Records:
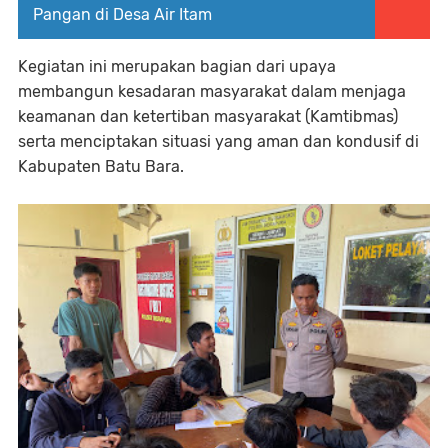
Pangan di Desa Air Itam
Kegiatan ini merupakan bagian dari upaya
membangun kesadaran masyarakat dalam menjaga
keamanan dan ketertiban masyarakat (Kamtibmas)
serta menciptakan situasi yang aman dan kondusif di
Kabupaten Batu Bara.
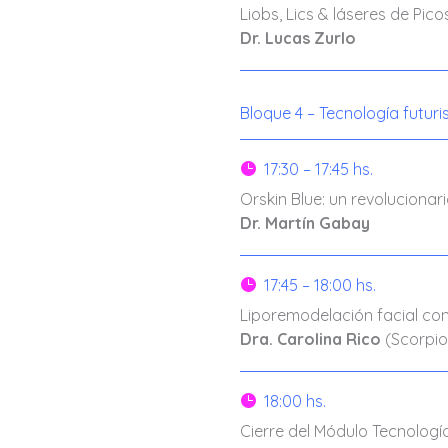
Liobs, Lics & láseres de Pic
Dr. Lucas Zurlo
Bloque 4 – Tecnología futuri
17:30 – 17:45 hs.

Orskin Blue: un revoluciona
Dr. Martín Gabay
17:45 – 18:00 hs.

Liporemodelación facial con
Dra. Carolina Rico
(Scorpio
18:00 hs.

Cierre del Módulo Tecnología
--
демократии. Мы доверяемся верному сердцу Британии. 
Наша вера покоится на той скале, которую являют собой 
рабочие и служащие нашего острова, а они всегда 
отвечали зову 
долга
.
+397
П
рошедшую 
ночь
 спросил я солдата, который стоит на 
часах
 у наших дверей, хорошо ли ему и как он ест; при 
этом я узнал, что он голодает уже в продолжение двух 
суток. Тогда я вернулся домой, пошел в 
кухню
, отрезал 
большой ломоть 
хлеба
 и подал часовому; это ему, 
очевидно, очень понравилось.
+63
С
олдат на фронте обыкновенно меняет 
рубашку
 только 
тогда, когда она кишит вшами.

Problem to work on: With the pictures removed, print only the lines starting at the line that has "Pangan di Desa Air Itam" and ending at the line that has "Cierre del Módulo Tecnología", both ends included, exactly as they stand above.

Solution to this task:
Pangan di Desa Air Itam
Kegiatan ini merupakan bagian dari upaya
membangun kesadaran masyarakat dalam menjaga
keamanan dan ketertiban masyarakat (Kamtibmas)
serta menciptakan situasi yang aman dan kondusif di
Kabupaten Batu Bara.
Liobs, Lics & láseres de Pic
Dr. Lucas Zurlo
Bloque 4 – Tecnología futuri
17:30 – 17:45 hs.

Orskin Blue: un revoluciona
Dr. Martín Gabay
17:45 – 18:00 hs.

Liporemodelación facial con
Dra. Carolina Rico
(Scorpio
18:00 hs.

Cierre del Módulo Tecnología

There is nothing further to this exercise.